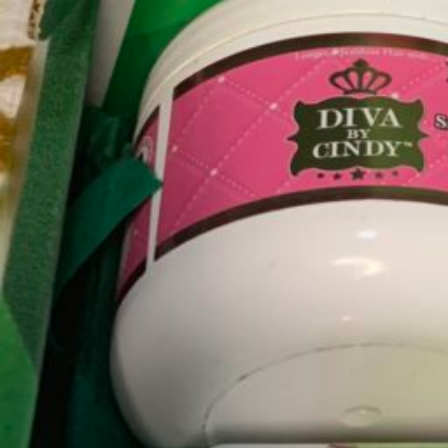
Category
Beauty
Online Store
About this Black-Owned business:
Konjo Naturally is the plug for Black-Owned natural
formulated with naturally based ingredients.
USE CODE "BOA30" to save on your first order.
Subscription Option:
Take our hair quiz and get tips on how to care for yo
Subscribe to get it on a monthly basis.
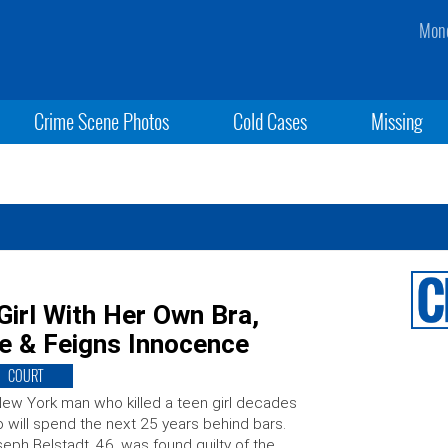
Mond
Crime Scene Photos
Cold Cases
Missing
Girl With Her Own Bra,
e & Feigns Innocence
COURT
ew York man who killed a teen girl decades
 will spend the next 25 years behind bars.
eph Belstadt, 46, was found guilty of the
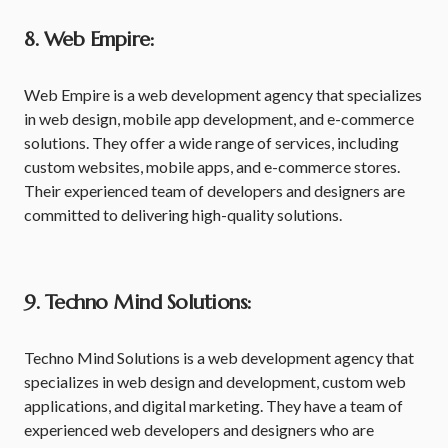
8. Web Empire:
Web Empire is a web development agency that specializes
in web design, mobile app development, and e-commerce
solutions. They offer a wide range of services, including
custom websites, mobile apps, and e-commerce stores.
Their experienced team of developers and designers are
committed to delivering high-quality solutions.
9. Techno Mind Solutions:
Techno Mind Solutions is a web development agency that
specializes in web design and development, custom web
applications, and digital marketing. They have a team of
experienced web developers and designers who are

========================================================================

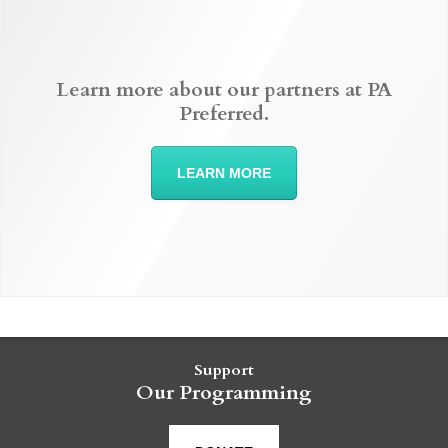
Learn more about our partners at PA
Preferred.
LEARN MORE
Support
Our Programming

========================================================================

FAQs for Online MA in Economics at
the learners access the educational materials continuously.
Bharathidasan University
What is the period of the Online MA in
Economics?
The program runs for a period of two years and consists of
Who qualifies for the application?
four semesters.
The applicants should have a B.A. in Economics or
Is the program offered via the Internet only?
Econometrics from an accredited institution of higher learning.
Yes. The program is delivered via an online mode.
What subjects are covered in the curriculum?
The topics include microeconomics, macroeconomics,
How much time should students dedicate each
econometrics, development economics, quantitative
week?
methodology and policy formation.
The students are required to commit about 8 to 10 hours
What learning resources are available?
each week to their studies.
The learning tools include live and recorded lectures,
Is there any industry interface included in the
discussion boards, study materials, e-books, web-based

========================================================================

Exercise -> Word for word, restate the lines of the data above that fall between the line holding "the learners access" and the line holding "discussion boards, study", inclusive, and no other lines.

Completed task ->
the learners access the educational materials continuously.
Bharathidasan University
What is the period of the Online MA in
Economics?
The program runs for a period of two years and consists of
Who qualifies for the application?
four semesters.
The applicants should have a B.A. in Economics or
Is the program offered via the Internet only?
Econometrics from an accredited institution of higher learning.
Yes. The program is delivered via an online mode.
What subjects are covered in the curriculum?
The topics include microeconomics, macroeconomics,
How much time should students dedicate each
econometrics, development economics, quantitative
week?
methodology and policy formation.
The students are required to commit about 8 to 10 hours
What learning resources are available?
each week to their studies.
The learning tools include live and recorded lectures,
Is there any industry interface included in the
discussion boards, study materials, e-books, web-based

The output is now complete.